Consolidated corporate sales for the three-month period ended Feb. 28, 2022, were $5,613,000 compared to $5,401,000 during the same period in fiscal 2021, an increase of $212,000, or 3.9%. The increase in consolidated revenue is attributed to increased sales in the company's Agricultural Products segment.
First quarter sales in the company's Agricultural Products segment were $4,161,000 compared to $3,500,000 for the same period in fiscal 2021, an increase of $661,000 or 18.9%, which the company attributed to increased demand for grinder mixers, beet equipment and manure spreaders.
"For the second year in a row, we have experienced historic early order program success and are carrying record backlog numbers," the press release said. "Strong commodity prices have created demand that is struggling to be met within the agriculture industry because of labor and supply chain shortages, which has in turn increased the number of early orders we are seeing. We have taken steps to combat workforce labor shortages including the installation of robotic weld cells and other new equipment that makes our existing workforce more efficient and increases shop output."
Consolidated net loss was $(406,000) for the quarter, compared to net loss of $(315,000) for the same period in fiscal 2021. The company attributed the loss in part to struggles in its Modular Buildings and Tools segments.
"The first quarter of our fiscal year is typically our worst performing quarter of the year because of the timing of orders and production in our Agricultural Products segment. Our production increases in the spring and summer months in this segment and slows down again in the winter months. Our Tools segment is carrying the backlog to be successful for the remainder of the fiscal year as we work through labor shortages with automation. The Modular Buildings segment will be working on closing additional contracts to stabilize revenues for the remainder of the year," the press release said.

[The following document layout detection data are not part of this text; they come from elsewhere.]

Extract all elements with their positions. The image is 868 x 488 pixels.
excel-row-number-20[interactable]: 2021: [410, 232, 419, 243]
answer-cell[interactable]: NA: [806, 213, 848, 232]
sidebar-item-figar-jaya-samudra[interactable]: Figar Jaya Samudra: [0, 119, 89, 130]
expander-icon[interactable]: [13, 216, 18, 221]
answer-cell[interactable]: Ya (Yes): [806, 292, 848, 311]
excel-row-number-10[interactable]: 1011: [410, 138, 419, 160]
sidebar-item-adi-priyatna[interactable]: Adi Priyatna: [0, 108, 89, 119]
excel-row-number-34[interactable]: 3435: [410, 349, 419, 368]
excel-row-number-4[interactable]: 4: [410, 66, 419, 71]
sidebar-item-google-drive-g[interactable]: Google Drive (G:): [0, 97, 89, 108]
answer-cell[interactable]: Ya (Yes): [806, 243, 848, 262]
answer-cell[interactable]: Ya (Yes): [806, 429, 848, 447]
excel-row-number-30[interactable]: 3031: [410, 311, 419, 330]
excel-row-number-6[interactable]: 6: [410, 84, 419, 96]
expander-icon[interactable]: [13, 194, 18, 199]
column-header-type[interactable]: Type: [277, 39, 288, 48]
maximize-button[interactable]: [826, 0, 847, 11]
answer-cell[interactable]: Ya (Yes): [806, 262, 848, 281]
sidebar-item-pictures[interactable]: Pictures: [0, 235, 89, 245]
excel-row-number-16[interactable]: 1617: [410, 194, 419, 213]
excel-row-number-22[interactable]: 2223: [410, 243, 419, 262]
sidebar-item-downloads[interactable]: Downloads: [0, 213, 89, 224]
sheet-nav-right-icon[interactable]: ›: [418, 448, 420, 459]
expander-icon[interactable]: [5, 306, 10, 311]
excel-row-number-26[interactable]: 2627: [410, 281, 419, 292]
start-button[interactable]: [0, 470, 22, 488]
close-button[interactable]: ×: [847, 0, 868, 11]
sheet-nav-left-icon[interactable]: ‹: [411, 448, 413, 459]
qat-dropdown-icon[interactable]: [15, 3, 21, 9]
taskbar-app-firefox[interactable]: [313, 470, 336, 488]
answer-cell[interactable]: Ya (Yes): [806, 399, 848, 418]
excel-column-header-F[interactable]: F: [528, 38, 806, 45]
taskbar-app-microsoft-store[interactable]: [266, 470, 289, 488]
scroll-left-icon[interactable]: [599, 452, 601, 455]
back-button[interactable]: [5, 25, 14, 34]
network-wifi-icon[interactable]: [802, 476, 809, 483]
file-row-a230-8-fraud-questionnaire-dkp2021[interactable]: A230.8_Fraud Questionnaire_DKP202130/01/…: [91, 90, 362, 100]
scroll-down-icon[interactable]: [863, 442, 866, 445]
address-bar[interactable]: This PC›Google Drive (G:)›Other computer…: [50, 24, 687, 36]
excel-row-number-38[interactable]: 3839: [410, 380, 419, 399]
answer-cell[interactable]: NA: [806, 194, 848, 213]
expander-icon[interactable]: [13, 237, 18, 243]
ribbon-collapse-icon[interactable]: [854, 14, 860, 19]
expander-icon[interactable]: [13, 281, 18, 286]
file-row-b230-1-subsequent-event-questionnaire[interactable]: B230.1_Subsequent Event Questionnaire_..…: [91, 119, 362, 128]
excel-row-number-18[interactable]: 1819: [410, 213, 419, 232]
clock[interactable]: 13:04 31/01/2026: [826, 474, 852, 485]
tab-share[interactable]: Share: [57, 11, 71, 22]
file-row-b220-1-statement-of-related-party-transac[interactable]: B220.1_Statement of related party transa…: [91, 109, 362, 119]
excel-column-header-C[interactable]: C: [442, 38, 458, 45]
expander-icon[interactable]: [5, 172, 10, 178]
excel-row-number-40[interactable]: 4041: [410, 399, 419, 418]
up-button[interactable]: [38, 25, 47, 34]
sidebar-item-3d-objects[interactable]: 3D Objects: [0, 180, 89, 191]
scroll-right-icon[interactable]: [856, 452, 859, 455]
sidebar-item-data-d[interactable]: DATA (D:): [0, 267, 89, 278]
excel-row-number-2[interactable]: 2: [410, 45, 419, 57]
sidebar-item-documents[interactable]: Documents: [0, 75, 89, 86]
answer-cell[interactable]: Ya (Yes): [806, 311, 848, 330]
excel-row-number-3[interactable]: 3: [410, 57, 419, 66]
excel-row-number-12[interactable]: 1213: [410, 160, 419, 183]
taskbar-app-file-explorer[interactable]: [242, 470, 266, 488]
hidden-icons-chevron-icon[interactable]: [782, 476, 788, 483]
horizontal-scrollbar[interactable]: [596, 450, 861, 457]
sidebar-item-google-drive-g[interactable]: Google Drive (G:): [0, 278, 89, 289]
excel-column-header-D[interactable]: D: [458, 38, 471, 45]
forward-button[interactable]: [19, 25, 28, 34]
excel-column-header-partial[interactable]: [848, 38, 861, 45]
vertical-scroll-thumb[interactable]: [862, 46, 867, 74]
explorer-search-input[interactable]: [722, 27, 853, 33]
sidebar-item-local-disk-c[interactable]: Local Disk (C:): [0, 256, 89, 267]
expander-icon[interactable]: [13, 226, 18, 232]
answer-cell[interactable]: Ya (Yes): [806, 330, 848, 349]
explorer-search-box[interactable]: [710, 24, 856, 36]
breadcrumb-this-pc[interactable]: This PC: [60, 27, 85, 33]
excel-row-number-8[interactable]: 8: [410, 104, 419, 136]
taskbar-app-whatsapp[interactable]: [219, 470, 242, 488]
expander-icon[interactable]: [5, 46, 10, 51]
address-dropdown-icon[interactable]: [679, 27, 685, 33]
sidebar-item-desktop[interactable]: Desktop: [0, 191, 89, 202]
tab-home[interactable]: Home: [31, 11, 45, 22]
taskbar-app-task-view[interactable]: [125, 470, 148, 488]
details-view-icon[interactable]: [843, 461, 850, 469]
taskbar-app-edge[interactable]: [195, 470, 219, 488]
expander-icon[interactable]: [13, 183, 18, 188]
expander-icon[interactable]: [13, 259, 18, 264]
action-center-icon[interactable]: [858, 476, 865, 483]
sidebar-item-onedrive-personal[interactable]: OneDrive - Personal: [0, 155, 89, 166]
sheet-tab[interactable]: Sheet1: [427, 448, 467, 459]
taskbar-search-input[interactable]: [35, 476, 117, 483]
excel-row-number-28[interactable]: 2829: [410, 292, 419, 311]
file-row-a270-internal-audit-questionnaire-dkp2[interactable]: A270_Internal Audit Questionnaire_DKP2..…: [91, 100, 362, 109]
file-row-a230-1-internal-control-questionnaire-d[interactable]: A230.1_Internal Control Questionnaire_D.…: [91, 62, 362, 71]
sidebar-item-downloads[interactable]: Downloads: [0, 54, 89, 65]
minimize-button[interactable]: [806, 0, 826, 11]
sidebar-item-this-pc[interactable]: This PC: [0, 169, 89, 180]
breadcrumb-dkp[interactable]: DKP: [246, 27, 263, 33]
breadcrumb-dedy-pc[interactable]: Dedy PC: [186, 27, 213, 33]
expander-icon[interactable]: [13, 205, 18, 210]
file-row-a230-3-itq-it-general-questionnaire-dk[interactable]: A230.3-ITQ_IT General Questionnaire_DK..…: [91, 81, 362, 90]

"I am very pleased to see our growth strategy deliver top-line revenue increases for consecutive quarters. While our outlook for the year is positive, we remain focused on investing in capital equipment that helps improve our efficiency and overcome labor shortages across all our facilities," said Art's Way President David King.
"The ongoing strong demand for our products have led to the highest backlog levels in recent company history and we expect the favorable market conditions to continue to drive interest for the Agricultural Products and Tools divisions. Regarding our Modular Building segment, we expect increased activity in Q2 and Q3 as we finalize ongoing projects."